The WITH clause (also called a Common Table Expression) improves readability but does not improve query speed or cost since results are not cached. The same holds for views and subqueries as well. If you find yourself using a WITH clause, view, or a subquery often, one way to potentially improve performance is to store the result into a table (or materialized view).

Suppose we’d like to find the typical duration of trips between a pair of stations.
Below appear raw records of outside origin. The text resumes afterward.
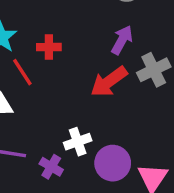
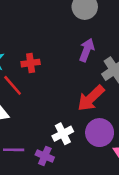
red arrow: (109, 82) -> (91, 98), moved
purple circle: (113, 163) -> (100, 133), moved

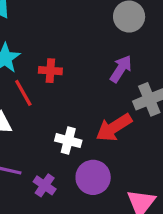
purple circle: (100, 133) -> (93, 177), moved
white cross: (63, 134) -> (68, 141), moved, turned 30

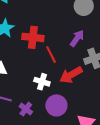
red cross: (50, 71) -> (33, 37), size x1.5
red line: (23, 93) -> (51, 55), moved

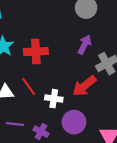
red line: (51, 55) -> (29, 86), moved

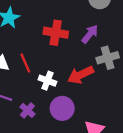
red cross: (36, 52) -> (56, 33), moved

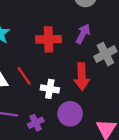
red arrow: (81, 75) -> (82, 77), turned -55
purple cross: (27, 110) -> (36, 123), turned 35

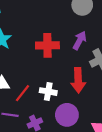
red line: (24, 76) -> (22, 93), moved, turned 72

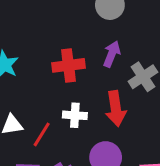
white cross: (48, 92) -> (75, 115), moved

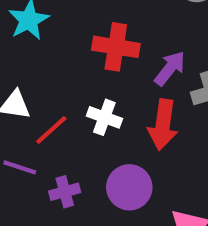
purple arrow: (112, 54) -> (170, 68), moved

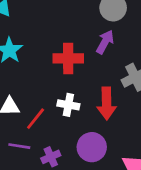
purple arrow: (170, 68) -> (105, 42), moved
We first create a new dataset called mydataset and a new table within it called typical_trip.

CREATE OR REPLACE TABLE
  mydataset.typical_trip AS
SELECT
  start_station_name,
  end_station_name,
  APPROX_QUANTILES(duration, 10)[OFFSET (5)] AS typical_duration,
  COUNT(duration) AS num_trips
FROM
  `bigquery-public-data`.london_bicycles.cycle_hire
GROUP BY
  start_station_name,
  end_station_name

Then, use the typical_trip table to find days when bicycle trips are much longer than usual.

SELECT
  EXTRACT (DATE
  FROM
    start_date) AS trip_date,
  APPROX_QUANTILES(duration / typical_duration, 10)[OFFSET(5)] AS ratio,
  COUNT(*) AS num_trips_on_day
FROM
  `bigquery-public-data`.london_bicycles.cycle_hire AS hire
JOIN
  mydataset.typical_trip AS trip
ON
  hire.start_station_name = trip.start_station_name
  AND hire.end_station_name = trip.end_station_name
  AND num_trips > 10
GROUP BY
  trip_date
HAVING
  num_trips_on_day > 10
ORDER BY
  ratio DESC
LIMIT
  10

This time, use the WITH clause to build the typical trip table. We also find days when bicycle trips are much longer than usual.

WITH
typical_trip AS (
SELECT
  start_station_name,
  end_station_name,
  APPROX_QUANTILES(duration, 10)[OFFSET (5)] AS typical_duration,
  COUNT(duration) AS num_trips
FROM
  `bigquery-public-data`.london_bicycles.cycle_hire
GROUP BY
  start_station_name,
  end_station_name )
  
SELECT
  EXTRACT (DATE
  FROM
    start_date) AS trip_date,
  APPROX_QUANTILES(duration / typical_duration, 10)[OFFSET(5)] AS ratio,
  COUNT(*) AS num_trips_on_day
FROM
  `bigquery-public-data`.london_bicycles.cycle_hire AS hire
JOIN
  typical_trip AS trip
ON
  hire.start_station_name = trip.start_station_name
  AND hire.end_station_name = trip.end_station_name
  AND num_trips > 10
GROUP BY
  trip_date
HAVING
  num_trips_on_day > 10
ORDER BY
  ratio DESC
LIMIT
10

Notice the ~50% speedup when storing the typical trip duration into a table. This happens since the typical trip duration computation is avoided.

Also, notice that the table typical_trip is not updated when new data is added to the cycle_hire table. One way to solve this problem is to use a materialized view or to schedule queries to update the table periodically.


Accelerate Queries with BI Engine

In the case of Business Intelligence (BI), there might be certain tables that are queried frequently. One way to speed up the queries is to utilize BI Engine.

BI Engine will automatically store relevant pieces of data in memory (either actual columns from the table or derived results). Those pieces of data will then be processed by BI Engine’s specialized query processor (tuned for working with in-memory data). We can reserve the amount of memory (currently up to a maximum of 10 GB) that BigQuery will allocate for caching data for BI Engine.

This memory should be reserved in the same region as the dataset being queried. BigQuery will start to cache tables, parts of tables, and aggregations in memory.

A main use case for BI Engine is for tables that are accessed from dashboard tools such as Google Data Studio. By allocating memory for BI Engine, BigQuery will return the results much faster.